Dru Sjodin’s story, ‘Missing from the Mall,’ to be featured on ’20/20′

The day Dru Sjodin disappeared from a Grand Forks mall was a “God awful, terrible night,” her father told ABC News’ “20/20” in a program to be broadcast Friday.

The 22-year-old University of North Dakota student had been abducted and her body was later found in a ravine near Crookston, Minn. She had graduated from high school in Pequot Lakes, Minn.

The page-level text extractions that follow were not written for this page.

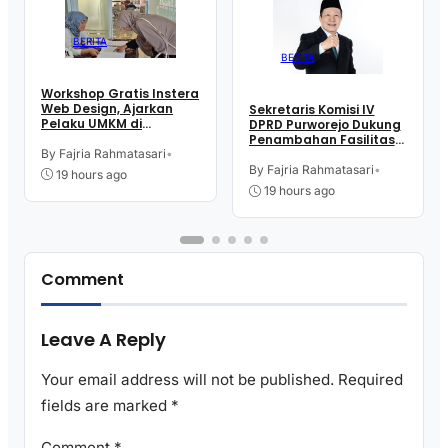
BERITA
BERITA
Workshop Gratis Instera
Web Design, Ajarkan
Sekretaris Komisi IV
Pelaku UMKM di
DPRD Purworejo Dukung
Purworejo Manfaatkan
Penambahan Fasilitas
Teknologi Digital buat
By Fajria Rahmatasari
•
Cathlab di RSUD dr.
Jualan
Tjitrowardojo
By Fajria Rahmatasari
•
19 hours ago
19 hours ago
Comment
Leave A Reply
Your email address will not be published.
Required
fields are marked
*
Comment
*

Dru Sjodin (Courtesy photo)

Alfonso Rodriguez, a convicted sex offender, was found guilty and sentenced to death. That sentence was overturned and he’s now serving life in prison.

Allan Sjodin, Dru’s father, is speaking on national TV for the first time since Rodriguez’s sentence changed. He told 20/20, as seen in a preview of the episode, that he got a call on Nov. 22, 2003, saying Dru’s car had been found in the parking lot of the Columbia Mall.

“I was panicked. I jumped in my work truck and took off,” Sjodin said.

Asked by “Nightline” co-anchor Juju Chang what he felt in his gut, Sjodin said, “I think you don’t want to think the worst, you know. You’re trying to be positive.”

He said he pounded on the doors of the police station but no one was around, so he went to the mall. He found Dru’s car and stayed by it.

“You were holding vigil at her car?” Chang asked.

“I was sitting right there, yeah,” Sjodin said.

The two-hour episode, called “Missing from the Mall,” includes interviews with the original detectives on the case, the prosecutor, Sjodin’s brother, a sorority sister of Dru’s, the manager of the Victoria’s Secret where she was working the day she was kidnapped and a woman who was previously attacked by Rodriguez. It airs 8 p.m. Central time Friday on ABC and will be streaming on Hulu the following day.

The program has posted several preview videos on its Facebook page (facebook.com/ABC2020):

Reviews of ex-medical examiner’s work continue

Rodriguez’s death sentence was overturned in 2021. Eighth Circuit Court of Appeals Judge Ralph Erickson, who presided over Rodriguez’s jury trial and sentencing in the mid-2000s, wrote the defense attorneys were “ineffective” during the 2007 sentencing trial and said then-Ramsey County Medical Examiner Michael McGee’s testimony about Sjodin’s cause of death was “unreliable, misleading and inaccurate.”

The Minnesota Attorney General’s Office continues an independent review of all cases it prosecuted in which McGee provided testimony, spokesman Brian Evans said this week.

The Ramsey County attorney’s office also launched an outside review of McGee’s work, which is ongoing.